The information provided in this case was accurate and correct at the time of publication in 2020.

Any changes in terminology since the time of publication may not be reflected in this case.

Criteria for Diagnosis and Comments

Microscopic sections show a high-grade malignant tumor with chondrosarcomatous and osteosarcomatous differentiation, extensive necrosis, and marked nuclear pleomorphism. Clear-cut epithelial differentiation and/or an in situ epithelial component are not identified. Given the focal keratin positivity in conjunction with the patient’s history of a prior breast cancer, this tumor is consistent with a metaplastic breast carcinoma (MBC) with mesenchymal differentiation.

MBC are rare, accounting for 0.2% to 5.0% of invasive breast cancers and primarily affecting women between the ages of 49 to 75. The category encompasses a group of breast cancers that are histologically diverse and can be challenging to diagnose. They are characterized by the presence of an epithelial component with squamous and/or mesenchymal differentiation.

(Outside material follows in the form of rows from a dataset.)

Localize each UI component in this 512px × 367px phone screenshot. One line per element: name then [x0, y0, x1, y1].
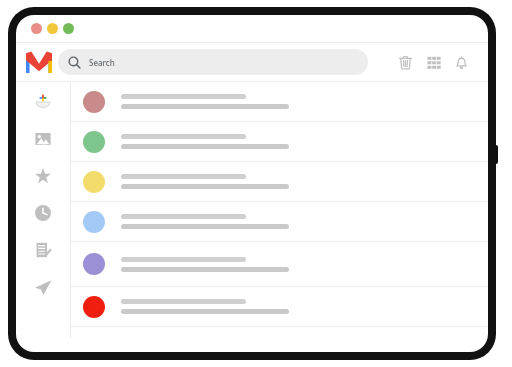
button[interactable]: Close [31, 23, 42, 34]
button[interactable]: Delete [396, 53, 414, 71]
button[interactable]: Apps [424, 53, 442, 71]
button[interactable]: Starred [31, 164, 55, 188]
button[interactable]: Gmail [26, 51, 52, 73]
button[interactable] [71, 122, 488, 161]
button[interactable]: Search [58, 49, 368, 75]
button[interactable] [71, 242, 488, 286]
button[interactable]: Snoozed [31, 201, 55, 225]
button[interactable]: Maximize [63, 23, 74, 34]
button[interactable]: Drafts [31, 238, 55, 262]
button[interactable]: Sent [31, 275, 55, 299]
button[interactable] [71, 162, 488, 201]
button[interactable]: Notifications [452, 53, 470, 71]
button[interactable]: Minimize [47, 23, 58, 34]
button[interactable] [71, 82, 488, 121]
button[interactable]: Compose [31, 90, 55, 114]
button[interactable] [71, 287, 488, 326]
button[interactable]: Photos [31, 127, 55, 151]
button[interactable] [71, 202, 488, 241]
staticText: Search [89, 57, 115, 68]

There is no consensus on the percentage of the metaplastic component required for the diagnosis of MBC.

The 2019 World Health Organization classification places these tumors into 5 groups based upon the morphology. If more than one pattern is found, as is frequently the case, the tumor is termed a mixed metaplastic carcinoma.

  • Low-grade adenosquamous carcinoma: infiltrative well-formed rounded or elongated glandular structures admixed with nests of squamous cells embedded in a spindled stroma. Squamous pearls or squamous cysts may be seen. These tumors are negative for ER, PR, and HER2. Patchy staining for myoepithelial cell markers around the glandular/tubular structures can be seen, with p63 being the most consistently expressed marker. The myoepithelial cells dually express both high and low molecular weight cytokeratins.
  • Fibromatosis-like metaplastic carcinoma: bland spindled to plump epithelioid cells arranged in interlacing fascicles in a stroma with varying degrees of collagenization. Focal squamous differentiation can be present. These tumors usually express p63 and high molecular weight cytokeratin, often most pronounced in the epithelioid cells. Low-molecular-weight cytokeratin (CK7) is rarely expressed.
  • Squamous cell carcinoma: may be pure squamous cell carcinoma or a mixture of squamous cell and carcinoma of no special type. It typically presents as a cystic cavitary lesion lined by atypical squamous epithelium that invades the surrounding desmoplastic stroma. The differential diagnosis includes a medullary carcinoma with squamous differentiation or a metastatic tumor, usually of skin origin. These tumors may rarely express ER, PR, and HER2.
  • Spindle cell carcinoma: moderately to highly pleomorphic spindled cells arranged in a variety of patterns including herringbone, storiform, or short fascicles. The presence of any evidence of epithelial differentiation by either histologic features or immunohistochemistry defines this as a metaplastic spindle cell carcinoma. Identification of either in situ or invasive ductal carcinoma, often noted at the periphery of the tumor, can be an important clue to the diagnosis of metaplastic carcinoma, spindle cell type.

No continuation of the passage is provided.